Nonlinear dynamical systems with oscillatory (periodic, quasi-periodic and chaotic) responses are analyzed in this paper through the method of Lyapunov exponents. The main goal is to present 1D (one varying parameter) and 2D (two varying parameters) bifurcation diagrams of Lyapunov exponents created via a new adaptive approach, for selected two systems, describing an electric arc system and a model of calcium oscillatory phenomenon. First, the well-known Lyapunov exponents approach is discussed, and the orthogonalization procedure of the Parker and Chua method is modified to deal with a possibility of existence of co-linear vectors of Jacobian matrix (singularity of the matrix) in the orthogonalization algorithm. The co-linearity of vectors may lead to an extremely high matrix conditional coefficient, and, as a consequence, a failure of the procedure of orthogonalization in the Lyapunov exponents computation. Thus, a new adaptive approach is proposed to avoid the co-linearity issue.

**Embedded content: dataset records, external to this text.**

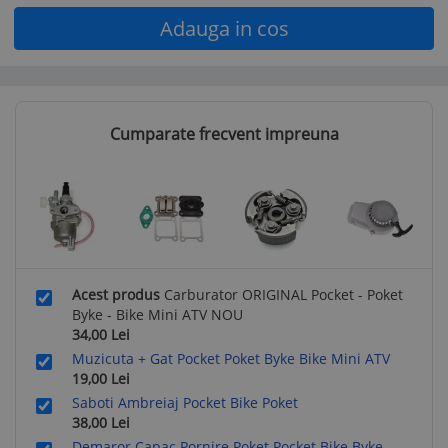
Adauga in cos
Cumparate frecvent impreuna
Acest produs
Carburator ORIGINAL Pocket - Poket
Byke - Bike Mini ATV NOU
34,00
Lei
Muzicuta + Gat Pocket Poket Byke Bike Mini ATV
19,00
Lei
Saboti Ambreiaj Pocket Bike Poket
38,00
Lei
Demaror Capac Pornire Poket Pocket Bike Byke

Four corrections of the parameters involved in the algorithm are proposed in the new adaptive approach. The advantage of using the newly design adaptive method to improve the procedure of the Lyapunov exponents computation is illustrated through a series of numerical examples. Visual results in the forms of 1D and 2D bifurcation diagrams are presented for an electric arc system and calcium oscillatory model.